SPD-Wahlstrategie
Frank-Walter ... Wer?

Nach der Wahlschlappe bei der Europawahl fordert der Arbeitnehmerflügel der SPD grundlegende Änderungen der politischen Ausrichtung. Die gesamte Politik der Partei müsse auf den Prüfstand gestellt werden, sagte der Vorsitzende des Arbeitnehmerflügels, Ottmar Schreiner, der „Nordwestzeitung“ aus Oldenburg vom Dienstag.

HB BERLIN. Es sei ein Fehler, dass die SPD nicht mehr die Frage nach der Verteilung von Wohlstand stelle, kritisierte er. Auch die von den Parteilinken bereits mehrfach vergeblich geforderte Einführung einer Vermögensteuer brachte Schreiner wieder in die Diskussion.

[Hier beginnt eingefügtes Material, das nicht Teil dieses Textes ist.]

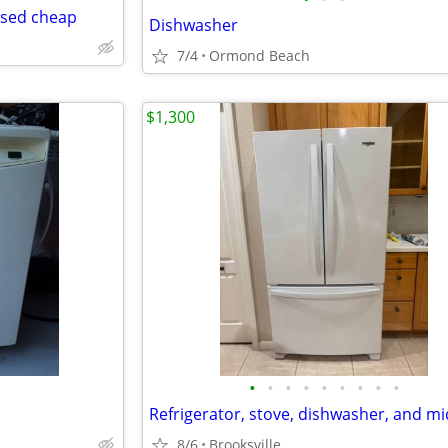
used cheap
Dishwasher
7/4
Ormond Beach
$1,300
•
•
•
•
•
•
•
•
•
8/6
Brooksville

Parteichef Franz Müntefering hatte am Montag deutlich gemacht, dass die Parteiführung ungeachtet des historisch schlechten Abschneidens an ihrer Generallinie für den Wahlkampf festhalten wolle. Auch personelle Konsequenzen wurden abgelehnt.

Als Hauptgrund für das schlechte Abschneiden wurden Probleme bei der Mobilisierung der Wähler ausgemacht. Eine am Dienstag veröffentliche Forsa-Umfrage für den „Stern“ zeigt, dass das Spitzenpersonal der SPD 16 Wochen vor der Bundestagswahl bei vielen Bürgern nicht sonderlich bekannt ist. Nur 62 Prozent der Befragten wussten auf Anhieb, dass Frank-Walter Steinmeier Außenminister und Kanzlerkandidat ist. Parteichef Müntefering und dessen Stellvertreter, Finanzminister Peer Steinbrück, konnten demzufolge nur 56 und 52 Prozent richtig zuordnen.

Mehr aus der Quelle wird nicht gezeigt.